In February 2020, just as a new coronavirus was triggering the global COVID-19 pandemic, structural biologist Jason McLellan and his team published the structure of the key protein it uses to invade human cells1. Immediately, scientists began using that protein’s structure to develop COVID-19 vaccines.

But that wasn’t the first time McLellan, now at the University of Texas at Austin, had solved a structure and spurred on a new wave of vaccines. In 2013, he was focusing on a different killer — respiratory syncytial virus, or RSV2.

RSV causes a respiratory tract infection that affects 64 million people per year worldwide. It hospitalizes 3 million children under 5 years old and approximately 336,000 older adults annually (see ‘Common scourge’). The global health-care costs of RSV-associated infections in young children in 2017 were estimated to be US$5.45 billion3.
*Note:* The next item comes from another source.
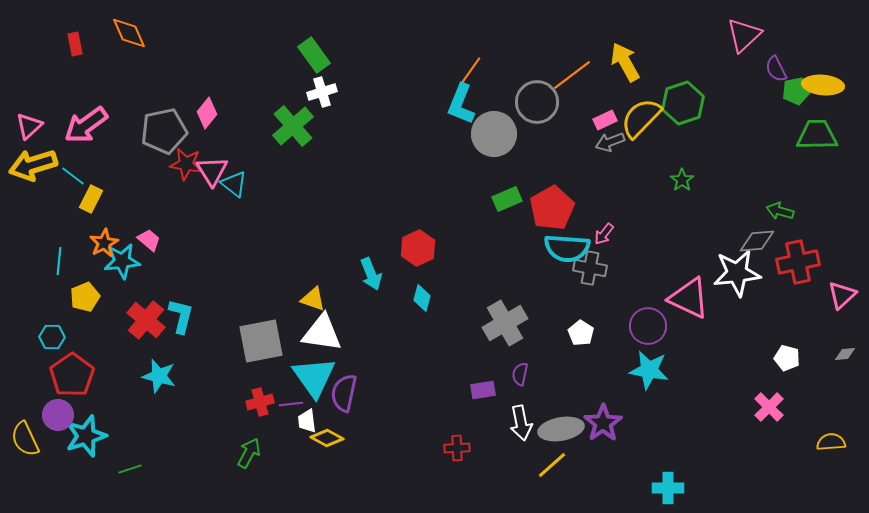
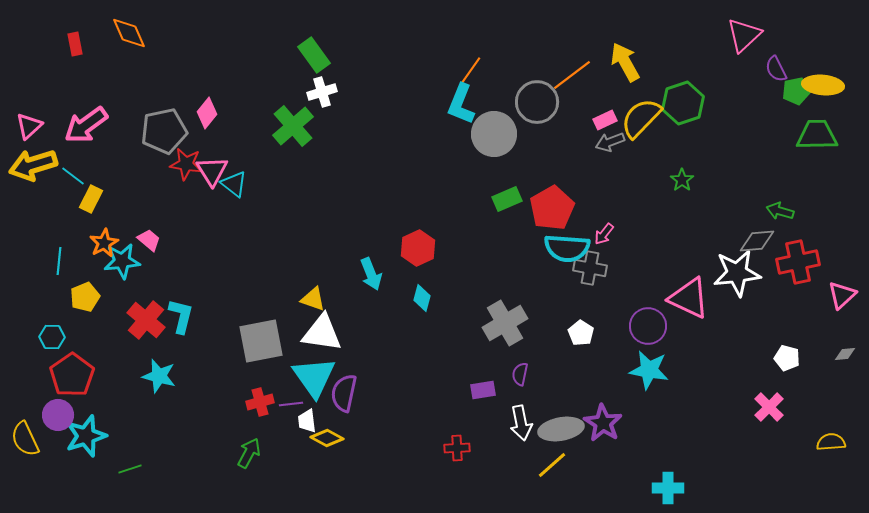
purple star at (603, 423): rotated 6 degrees counterclockwise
Researchers have been trying for decades to develop a vaccine, and have had some particularly devastating failures — including the deaths of two participants in a trial in the 1960s.

Solving the protein structure revived the RSV field. McLellan, then a postdoctoral researcher at the US National Institute of Allergy and Infectious Diseases in Bethesda, Maryland, and his colleagues looked at a protein that the virus uses to fuse with cells and infect them, called the F protein, and found a way to stabilize it in its prefusion form — the shape it adopts when ready to grab on to cells. The structure of the prefusion F protein unveiled the best target for making vaccine-induced antibodies that could prevent the virus from entering human cells.

Now, an effective RSV vaccine is nearly within reach: four candidates and one monoclonal antibody treatment are in late-stage clinical trials.

“It’s been 8 years since the prefusion F protein conformation was elucidated and now we’re all in phase III trials based on that fundamental discovery,” says Christine Shaw, vice-president of early-development programmes in infectious diseases at messenger RNA therapeutics company Moderna in Cambridge, Massachusetts.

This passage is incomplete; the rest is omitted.